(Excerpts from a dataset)
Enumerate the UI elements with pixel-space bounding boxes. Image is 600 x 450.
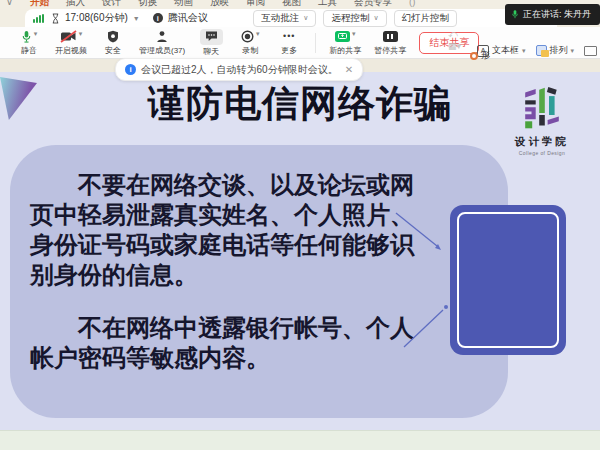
meeting-info-icon[interactable]: i <box>153 13 163 23</box>
record-button[interactable]: ▾ 录制 <box>237 30 263 56</box>
tab-animation[interactable]: 动画 <box>174 0 193 9</box>
shield-icon <box>107 30 119 43</box>
tab-home[interactable]: 开始 <box>30 0 49 9</box>
tab-slideshow[interactable]: 放映 <box>210 0 229 9</box>
meeting-notification: i 会议已超过2人，自动转为60分钟限时会议。 ✕ <box>115 58 363 81</box>
info-icon: i <box>125 64 136 75</box>
tab-transition[interactable]: 切换 <box>138 0 157 9</box>
slide-control-button[interactable]: 幻灯片控制 <box>394 10 458 27</box>
record-icon <box>241 30 254 43</box>
chevron-down-icon[interactable]: ▾ <box>256 30 260 38</box>
collapse-ribbon-icon[interactable]: ∨ <box>6 0 13 9</box>
chat-button[interactable]: 聊天 <box>198 29 224 57</box>
camera-button[interactable]: ▾ 开启视频 <box>55 30 87 56</box>
meeting-header: 17:08(60分钟) ▼ i 腾讯会议 互动批注∨ 远程控制∨ 幻灯片控制 <box>25 9 557 27</box>
timer-icon <box>51 13 60 24</box>
member-icon <box>156 30 168 43</box>
annotate-button[interactable]: 互动批注∨ <box>253 10 316 27</box>
chevron-down-icon: ▾ <box>571 47 575 55</box>
chevron-down-icon[interactable]: ▾ <box>34 30 38 38</box>
shapes-button[interactable]: 形 <box>470 49 490 62</box>
tab-view[interactable]: 视图 <box>282 0 301 9</box>
ellipsis-icon: ••• <box>283 30 295 42</box>
pause-share-button[interactable]: 暂停共享 <box>374 30 406 56</box>
chevron-down-icon: ∨ <box>373 14 378 22</box>
photo-frame-placeholder <box>450 205 566 355</box>
toolbar-band: ▾ 静音 ▾ 开启视频 安全 管理成员(37) 聊天 ▾ 录制 <box>0 27 600 59</box>
chevron-down-icon: ∨ <box>303 14 308 22</box>
chevron-down-icon[interactable]: ▾ <box>352 30 356 38</box>
share-screen-icon <box>335 31 350 42</box>
toolbar-divider <box>315 33 316 53</box>
network-signal-icon <box>33 14 44 23</box>
chat-icon <box>205 30 218 42</box>
chevron-down-icon: ▾ <box>522 47 526 55</box>
chevron-down-icon[interactable]: ▾ <box>79 30 83 38</box>
app-name: 腾讯会议 <box>168 11 208 25</box>
tab-design[interactable]: 设计 <box>102 0 121 9</box>
tab-tools[interactable]: 工具 <box>318 0 337 9</box>
arrange-icon <box>536 45 547 56</box>
pause-icon <box>383 31 398 42</box>
tab-insert[interactable]: 插入 <box>66 0 85 9</box>
more-button[interactable]: ••• 更多 <box>276 30 302 56</box>
undo-icon: ⤺ <box>448 29 461 39</box>
speaking-text: 正在讲话: 朱丹丹 <box>523 8 591 21</box>
remote-control-button[interactable]: 远程控制∨ <box>323 10 386 27</box>
ppt-status-strip <box>0 430 600 450</box>
shape-circle-icon <box>470 52 478 60</box>
notification-text: 会议已超过2人，自动转为60分钟限时会议。 <box>141 63 338 77</box>
meeting-timer[interactable]: 17:08(60分钟) <box>65 11 128 25</box>
slide-size-button[interactable]: ▾ <box>584 46 600 56</box>
close-icon[interactable]: ✕ <box>345 64 353 75</box>
tab-member[interactable]: 会员专享 <box>354 0 392 9</box>
ppt-ribbon-fragment: A文本框▾ 排列▾ ▾ <box>477 27 600 66</box>
speaking-indicator: 正在讲话: 朱丹丹 <box>505 4 600 25</box>
new-share-button[interactable]: ▾ 新的共享 <box>329 30 361 56</box>
speaking-mic-icon <box>511 9 519 20</box>
mute-button[interactable]: ▾ 静音 <box>16 30 42 56</box>
timer-caret-icon[interactable]: ▼ <box>133 15 140 22</box>
camera-off-icon <box>60 30 77 43</box>
manage-members-button[interactable]: 管理成员(37) <box>139 30 185 56</box>
ppt-disabled-icons: ⤺ ▦▾ <box>448 29 461 51</box>
rectangle-icon <box>584 46 597 56</box>
tab-review[interactable]: 审阅 <box>246 0 265 9</box>
mic-icon <box>21 30 32 44</box>
security-button[interactable]: 安全 <box>100 30 126 56</box>
menu-extra-icon[interactable]: () <box>409 0 415 9</box>
screen: ∨ 开始 插入 设计 切换 动画 放映 审阅 视图 工具 会员专享 () 17:… <box>0 0 600 450</box>
photo-frame-border <box>457 212 559 348</box>
arrange-button[interactable]: 排列▾ <box>536 44 575 57</box>
slide-canvas: 谨防电信网络诈骗 设计学院 College of Design 不要在网络交谈、… <box>0 72 600 430</box>
grid-icon: ▦▾ <box>448 41 461 51</box>
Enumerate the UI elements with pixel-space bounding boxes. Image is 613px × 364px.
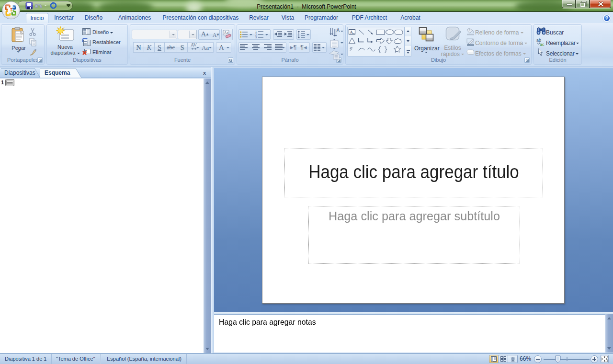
svg-text:A: A — [337, 28, 340, 33]
svg-text:Aa: Aa — [224, 31, 229, 35]
svg-text:A: A — [350, 30, 353, 34]
svg-text:ac: ac — [540, 42, 545, 46]
svg-text:3: 3 — [255, 36, 257, 38]
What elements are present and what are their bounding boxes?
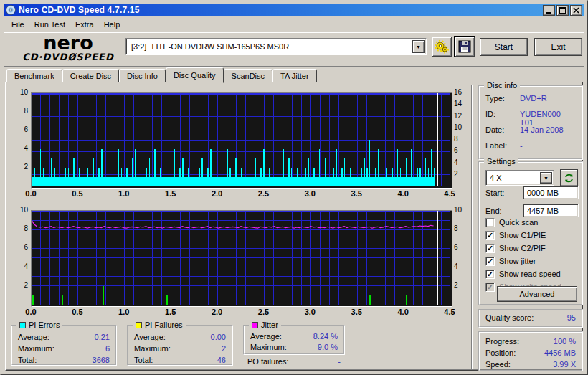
y-axis-tick-left: 4 (14, 262, 28, 270)
x-axis-tick: 4.5 (441, 308, 458, 316)
total-value: 3668 (93, 356, 110, 364)
close-button[interactable] (570, 5, 582, 16)
checkbox-show-c1-pie[interactable]: ✓Show C1/PIE (485, 230, 546, 240)
y-axis-tick-left: 6 (14, 243, 28, 251)
maximum-value: 2 (222, 344, 226, 353)
pi-errors-stats-box: PI Errors Average:0.21 Maximum:6 Total:3… (11, 325, 117, 366)
maximize-button[interactable] (556, 5, 569, 16)
jitter-swatch-icon (252, 322, 258, 328)
x-axis-tick: 1.0 (115, 308, 133, 316)
start-field[interactable]: 0000 MB (523, 186, 579, 199)
app-icon (6, 5, 16, 15)
type-label: Type: (485, 94, 505, 103)
stat-row: Maximum:9.0 % (250, 343, 338, 353)
progress-row: Position:4456 MB (485, 348, 576, 359)
label-label: Label: (485, 141, 507, 150)
y-axis-tick-right: 4 (454, 262, 468, 270)
y-axis-tick-right: 8 (454, 135, 468, 143)
checkbox-icon[interactable]: ✓ (485, 257, 495, 266)
advanced-button[interactable]: Advanced (497, 286, 577, 302)
tab-disc-info[interactable]: Disc Info (119, 69, 166, 82)
quality-score-box: Quality score: 95 (478, 309, 583, 328)
checkbox-icon[interactable]: ✓ (485, 270, 495, 279)
maximum-label: Maximum: (18, 344, 54, 353)
toolbar-separator (4, 66, 584, 67)
menu-bar: FileRun TestExtraHelp (4, 17, 584, 32)
x-axis-tick: 3.0 (301, 189, 318, 198)
speed-value: 3.99 X (553, 360, 576, 369)
speed-select[interactable]: 4 X ▼ (485, 170, 554, 186)
panel-divider (471, 85, 473, 369)
tab-create-disc[interactable]: Create Disc (62, 69, 119, 82)
x-axis-tick: 4.0 (394, 308, 412, 316)
minimize-button[interactable] (543, 5, 555, 16)
app-window: Nero CD-DVD Speed 4.7.7.15 FileRun TestE… (0, 0, 588, 375)
y-axis-tick-right: 12 (454, 112, 468, 120)
quality-score-row: Quality score: 95 (485, 313, 576, 323)
tab-disc-quality[interactable]: Disc Quality (166, 67, 224, 83)
end-label: End: (485, 207, 502, 215)
pi-failures-stats-box: PI Failures Average:0.00 Maximum:2 Total… (127, 325, 233, 366)
speed-label: Speed: (485, 360, 511, 369)
y-axis-tick-right: 2 (454, 281, 468, 289)
checkbox-show-jitter[interactable]: ✓Show jitter (485, 256, 536, 266)
refresh-icon (564, 173, 574, 184)
stat-row: Total:46 (134, 356, 226, 366)
save-button[interactable] (455, 37, 475, 57)
settings-box: Settings 4 X ▼ Start: 0000 MB End: 4457 … (478, 161, 583, 305)
title-bar: Nero CD-DVD Speed 4.7.7.15 (4, 4, 584, 16)
checkbox-show-read-speed[interactable]: ✓Show read speed (485, 269, 561, 279)
checkbox-quick-scan[interactable]: Quick scan (485, 217, 538, 227)
options-button[interactable] (432, 37, 452, 57)
refresh-button[interactable] (560, 169, 578, 186)
speed-select-arrow-icon[interactable]: ▼ (540, 172, 552, 184)
average-label: Average: (134, 333, 166, 341)
menu-item-file[interactable]: File (6, 19, 29, 30)
menu-item-help[interactable]: Help (99, 19, 125, 30)
exit-button[interactable]: Exit (534, 38, 582, 56)
menu-item-extra[interactable]: Extra (70, 19, 99, 30)
tab-scandisc[interactable]: ScanDisc (224, 69, 272, 82)
x-axis-tick: 4.5 (441, 189, 458, 198)
x-axis-tick: 0.0 (22, 308, 39, 316)
average-value: 0.00 (211, 333, 226, 341)
checkbox-icon[interactable]: ✓ (485, 244, 495, 253)
drive-select[interactable]: [3:2] LITE-ON DVDRW SHM-165P6S MS0R ▼ (125, 38, 427, 55)
pi-errors-swatch-icon (19, 322, 26, 328)
y-axis-tick-left: 6 (14, 125, 28, 133)
nero-logo-text: nero (11, 34, 125, 52)
menu-item-run-test[interactable]: Run Test (29, 19, 70, 30)
x-axis-tick: 0.5 (69, 308, 86, 316)
disc-info-box: Disc info Type:DVD+R ID:YUDEN000 T01 Dat… (478, 85, 583, 160)
x-axis-tick: 2.0 (209, 308, 226, 316)
drive-bus: [3:2] (126, 42, 146, 51)
x-axis-tick: 1.5 (162, 308, 179, 316)
cdvd-speed-logo-text: CD·DVDØSPEED (11, 52, 125, 62)
end-field[interactable]: 4457 MB (523, 204, 579, 217)
checkbox-label: Show read speed (499, 270, 561, 278)
checkbox-show-c2-pif[interactable]: ✓Show C2/PIF (485, 243, 546, 253)
x-axis-tick: 3.0 (301, 308, 318, 316)
floppy-disk-icon (458, 40, 471, 53)
po-failures-value: - (338, 357, 341, 366)
tab-ta-jitter[interactable]: TA Jitter (272, 69, 317, 82)
x-axis-tick: 1.5 (162, 189, 179, 198)
total-value: 46 (217, 356, 226, 364)
pi-errors-stats-title: PI Errors (16, 321, 62, 329)
checkbox-label: Show jitter (499, 257, 536, 265)
start-label: Start: (485, 189, 504, 197)
y-axis-tick-left: 2 (14, 163, 28, 171)
checkbox-icon[interactable] (485, 218, 495, 227)
tab-benchmark[interactable]: Benchmark (6, 69, 62, 82)
y-axis-tick-right: 10 (454, 123, 468, 131)
start-button[interactable]: Start (480, 38, 528, 56)
average-label: Average: (250, 332, 282, 341)
x-axis-tick: 2.5 (255, 189, 272, 198)
jitter-chart (31, 210, 452, 307)
drive-select-arrow-icon[interactable]: ▼ (412, 40, 425, 53)
checkbox-icon[interactable]: ✓ (485, 231, 495, 240)
progress-value: 100 % (554, 337, 576, 346)
id-value: YUDEN000 T01 (520, 110, 576, 127)
x-axis-tick: 4.0 (394, 189, 412, 198)
nero-logo: nero CD·DVDØSPEED (11, 34, 125, 62)
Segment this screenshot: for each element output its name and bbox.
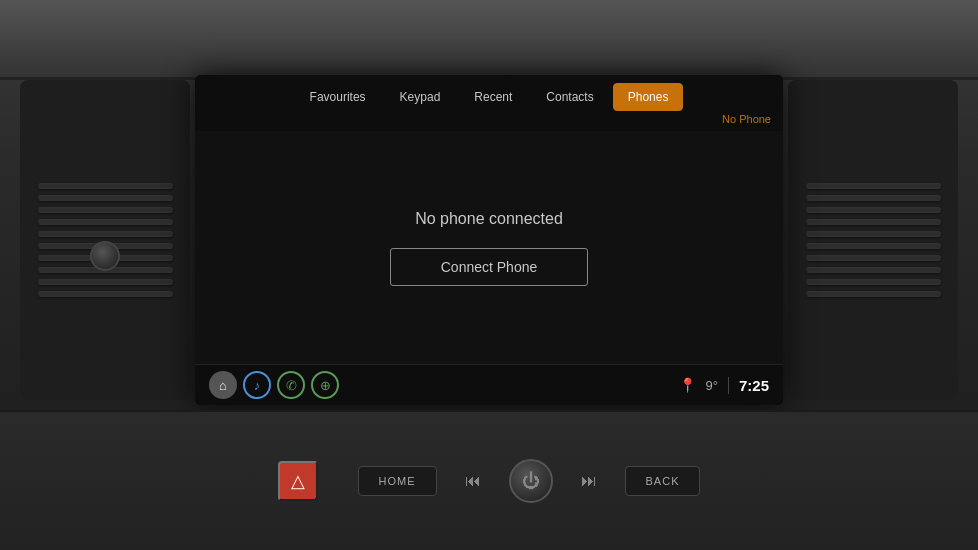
no-phone-message: No phone connected bbox=[415, 210, 563, 228]
music-icon: ♪ bbox=[254, 378, 261, 393]
vent-slat bbox=[806, 231, 941, 237]
nav-icon: ⊕ bbox=[320, 378, 331, 393]
music-icon-button[interactable]: ♪ bbox=[243, 371, 271, 399]
tab-favourites[interactable]: Favourites bbox=[295, 83, 381, 111]
media-next-button[interactable]: ⏭ bbox=[573, 464, 605, 498]
vent-right bbox=[788, 80, 958, 400]
vent-knob-left bbox=[90, 241, 120, 271]
status-icons: ⌂ ♪ ✆ ⊕ bbox=[209, 371, 339, 399]
tab-phones[interactable]: Phones bbox=[613, 83, 684, 111]
location-icon: 📍 bbox=[679, 377, 696, 393]
car-interior: Favourites Keypad Recent Contacts Phones… bbox=[0, 0, 978, 550]
vent-slat bbox=[806, 195, 941, 201]
nav-icon-button[interactable]: ⊕ bbox=[311, 371, 339, 399]
prev-icon: ⏮ bbox=[465, 472, 481, 489]
temperature-display: 9° bbox=[706, 378, 718, 393]
phone-icon-button[interactable]: ✆ bbox=[277, 371, 305, 399]
vent-slat bbox=[38, 207, 173, 213]
vent-slat bbox=[806, 219, 941, 225]
screen-display: Favourites Keypad Recent Contacts Phones… bbox=[195, 75, 783, 405]
status-bar: ⌂ ♪ ✆ ⊕ 📍 9° 7:25 bbox=[195, 364, 783, 405]
vent-slat bbox=[806, 207, 941, 213]
vent-slat bbox=[38, 195, 173, 201]
vent-slat bbox=[38, 291, 173, 297]
screen-main-content: No phone connected Connect Phone bbox=[195, 131, 783, 364]
vent-slat bbox=[806, 291, 941, 297]
home-button[interactable]: HOME bbox=[358, 466, 437, 496]
vent-slat bbox=[806, 243, 941, 249]
back-button[interactable]: BACK bbox=[625, 466, 701, 496]
vent-slat bbox=[806, 279, 941, 285]
vent-slat bbox=[806, 267, 941, 273]
connect-phone-button[interactable]: Connect Phone bbox=[390, 248, 589, 286]
vent-slat bbox=[806, 255, 941, 261]
vent-slat bbox=[806, 183, 941, 189]
status-right: 📍 9° 7:25 bbox=[679, 377, 769, 394]
infotainment-screen: Favourites Keypad Recent Contacts Phones… bbox=[195, 75, 783, 405]
tab-keypad[interactable]: Keypad bbox=[385, 83, 456, 111]
vent-slat bbox=[38, 183, 173, 189]
tab-recent[interactable]: Recent bbox=[459, 83, 527, 111]
hazard-icon: △ bbox=[291, 470, 305, 492]
home-icon: ⌂ bbox=[219, 378, 227, 393]
nav-tabs: Favourites Keypad Recent Contacts Phones bbox=[195, 75, 783, 111]
home-icon-button[interactable]: ⌂ bbox=[209, 371, 237, 399]
vent-left bbox=[20, 80, 190, 400]
time-display: 7:25 bbox=[728, 377, 769, 394]
no-phone-status: No Phone bbox=[195, 111, 783, 131]
phone-icon: ✆ bbox=[286, 378, 297, 393]
vent-slat bbox=[38, 279, 173, 285]
power-button[interactable]: ⏻ bbox=[509, 459, 553, 503]
media-prev-button[interactable]: ⏮ bbox=[457, 464, 489, 498]
bottom-controls: △ HOME ⏮ ⏻ ⏭ BACK bbox=[0, 410, 978, 550]
vent-slat bbox=[38, 231, 173, 237]
hazard-button[interactable]: △ bbox=[278, 461, 318, 501]
tab-contacts[interactable]: Contacts bbox=[531, 83, 608, 111]
power-icon: ⏻ bbox=[522, 471, 540, 492]
next-icon: ⏭ bbox=[581, 472, 597, 489]
vent-slat bbox=[38, 219, 173, 225]
dashboard-top bbox=[0, 0, 978, 80]
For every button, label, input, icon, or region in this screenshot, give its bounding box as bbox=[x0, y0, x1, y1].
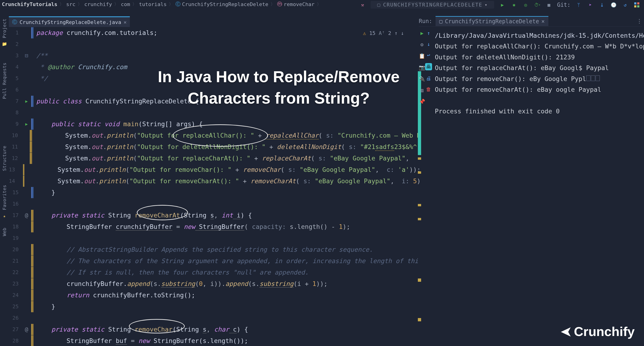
line-number: 16 bbox=[9, 201, 22, 207]
console-line: /Library/Java/JavaVirtualMachines/jdk-15… bbox=[435, 32, 644, 39]
chevron-icon: 〉 bbox=[169, 2, 173, 7]
line-number: 28 bbox=[9, 338, 22, 344]
line-number: 17 bbox=[9, 212, 22, 218]
code-editor[interactable]: 1package crunchify.com.tutorials; 2 3⊟/*… bbox=[9, 27, 421, 346]
breadcrumb-item[interactable]: crunchify bbox=[84, 2, 112, 7]
chevron-icon: 〉 bbox=[132, 2, 136, 7]
scroll-up-icon[interactable]: ↑ bbox=[427, 30, 430, 36]
chevron-icon: 〉 bbox=[317, 2, 321, 7]
run-gutter-icon[interactable]: ▶ bbox=[25, 122, 28, 126]
line-number: 24 bbox=[9, 292, 22, 298]
git-push-icon[interactable]: ➤ bbox=[587, 2, 594, 9]
run-panel: ▶ ⚙ 📋 📷 🔌 ▥ 📌 ↑ ↓ ↩ 🖶 🖨 🗑 /Library/Java/… bbox=[419, 27, 642, 346]
tab-label: CrunchifyStringReplaceDelete.java bbox=[20, 19, 121, 25]
git-branch-icon[interactable]: ᛘ bbox=[575, 2, 582, 9]
coverage-icon[interactable]: ◎ bbox=[522, 2, 529, 9]
svg-rect-0 bbox=[634, 2, 636, 5]
crunchify-logo: ➤ Crunchify bbox=[561, 324, 635, 339]
editor-tabs: Ⓒ CrunchifyStringReplaceDelete.java × bbox=[9, 16, 130, 27]
run-settings-icon[interactable]: ⚙ bbox=[420, 42, 424, 48]
run-attach-icon[interactable]: 🔌 bbox=[419, 76, 425, 82]
editor-tab[interactable]: Ⓒ CrunchifyStringReplaceDelete.java × bbox=[9, 16, 130, 27]
git-pull-icon[interactable]: ⤓ bbox=[598, 2, 606, 9]
console-line: Output for replaceCharAt(): eBay Googl$ … bbox=[435, 64, 609, 72]
rerun-icon[interactable]: ▶ bbox=[420, 30, 424, 36]
pull-requests-toolwindow-label[interactable]: Pull Requests bbox=[2, 63, 7, 99]
line-number: 23 bbox=[9, 281, 22, 287]
run-layout-icon[interactable]: ▥ bbox=[420, 87, 424, 93]
git-revert-icon[interactable]: ↺ bbox=[622, 2, 629, 9]
project-toolwindow-label[interactable]: Project bbox=[2, 19, 7, 38]
svg-rect-3 bbox=[637, 5, 639, 7]
delete-icon[interactable]: 🗑 bbox=[426, 86, 431, 92]
line-number: 15 bbox=[9, 190, 22, 195]
run-filter-icon[interactable]: 📋 bbox=[419, 53, 425, 59]
chevron-icon: 〉 bbox=[270, 2, 275, 7]
run-config-name: CRUNCHIFYSTRINGREPLACEDELETE bbox=[383, 2, 482, 8]
scroll-down-icon[interactable]: ↓ bbox=[427, 41, 430, 47]
stop-icon[interactable]: ■ bbox=[545, 2, 552, 9]
ide-features-icon[interactable] bbox=[633, 2, 640, 9]
chevron-icon: 〉 bbox=[60, 2, 64, 7]
topbar-actions: ⚒ ▢ CRUNCHIFYSTRINGREPLACEDELETE ▾ ▶ ✱ ◎… bbox=[359, 1, 640, 9]
line-number: 1 bbox=[9, 30, 22, 36]
star-icon: ★ bbox=[3, 213, 6, 218]
run-tab-label: CrunchifyStringReplaceDelete bbox=[445, 18, 539, 25]
line-number: 19 bbox=[9, 235, 22, 241]
console-line: Output for removeChar(): eBy Google Pypl bbox=[435, 75, 586, 82]
run-window-icon: ▢ bbox=[439, 18, 442, 25]
run-tab[interactable]: ▢ CrunchifyStringReplaceDelete × bbox=[436, 16, 548, 26]
favorites-toolwindow-label[interactable]: Favorites bbox=[2, 185, 7, 210]
line-number: 3 bbox=[9, 53, 22, 59]
run-camera-icon[interactable]: 📷 bbox=[419, 65, 425, 70]
debug-bug-icon[interactable]: ✱ bbox=[510, 2, 518, 9]
profile-icon[interactable]: ⏱▾ bbox=[534, 2, 541, 9]
breadcrumb-item[interactable]: removeChar bbox=[284, 2, 314, 7]
line-number: 18 bbox=[9, 224, 22, 230]
crunchify-mark-icon: ➤ bbox=[561, 324, 572, 339]
print-icon[interactable]: 🖶 bbox=[425, 63, 432, 70]
export-icon[interactable]: 🖨 bbox=[426, 76, 431, 81]
run-toolbar-right: ↑ ↓ ↩ 🖶 🖨 🗑 bbox=[425, 27, 432, 346]
line-number: 11 bbox=[9, 144, 21, 150]
console-line: Process finished with exit code 0 bbox=[435, 108, 560, 115]
run-play-icon[interactable]: ▶ bbox=[499, 2, 506, 9]
line-number: 25 bbox=[9, 304, 22, 309]
line-number: 12 bbox=[9, 155, 21, 161]
breadcrumb-item[interactable]: src bbox=[66, 2, 76, 7]
line-number: 20 bbox=[9, 247, 22, 252]
chevron-icon: 〉 bbox=[78, 2, 82, 7]
soft-wrap-icon[interactable]: ↩ bbox=[427, 52, 430, 58]
run-panel-menu-icon[interactable]: ⋮ bbox=[636, 18, 642, 25]
line-number: 8 bbox=[9, 110, 22, 116]
line-number: 27 bbox=[9, 326, 22, 332]
project-icon[interactable]: 📁 bbox=[2, 42, 7, 46]
console-line: Output for deleteAllNonDigit(): 21239 bbox=[435, 54, 575, 61]
close-icon[interactable]: × bbox=[124, 19, 126, 25]
line-number: 13 bbox=[9, 167, 18, 173]
svg-rect-2 bbox=[634, 5, 636, 7]
structure-toolwindow-label[interactable]: Structure bbox=[2, 146, 7, 171]
unknown-char-icon bbox=[596, 76, 600, 81]
breadcrumb-root[interactable]: CrunchifyTutorials bbox=[2, 2, 57, 7]
run-gutter-icon[interactable]: ▶ bbox=[25, 99, 28, 104]
breadcrumb-item[interactable]: com bbox=[121, 2, 130, 7]
web-toolwindow-label[interactable]: Web bbox=[2, 228, 7, 236]
close-icon[interactable]: × bbox=[542, 18, 545, 25]
build-hammer-icon[interactable]: ⚒ bbox=[359, 2, 366, 9]
run-console[interactable]: /Library/Java/JavaVirtualMachines/jdk-15… bbox=[432, 27, 644, 346]
java-class-icon: Ⓒ bbox=[12, 19, 17, 26]
run-config-dropdown[interactable]: ▢ CRUNCHIFYSTRINGREPLACEDELETE ▾ bbox=[371, 1, 494, 9]
method-icon: ⓜ bbox=[277, 1, 282, 8]
left-tool-strip: Project 📁 Pull Requests Structure Favori… bbox=[0, 13, 9, 346]
breadcrumb-item[interactable]: tutorials bbox=[139, 2, 166, 7]
line-number: 22 bbox=[9, 269, 22, 275]
line-number: 7 bbox=[9, 98, 22, 104]
pin-icon[interactable]: 📌 bbox=[419, 99, 425, 105]
breadcrumb-item[interactable]: CrunchifyStringReplaceDelete bbox=[182, 2, 268, 7]
run-panel-header: Run: ▢ CrunchifyStringReplaceDelete × ⋮ bbox=[419, 16, 642, 27]
git-history-icon[interactable]: 🕒 bbox=[610, 2, 617, 9]
line-number: 2 bbox=[9, 41, 22, 47]
console-line: Output for removeCharAt(): eBay oogle Pa… bbox=[435, 86, 601, 93]
line-number: 9 bbox=[9, 121, 22, 127]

REQUIREMENT
The word "menu" appears on some lines of the data above; say how many such lines there are, with nothing else.

YOUR RESPONSE
7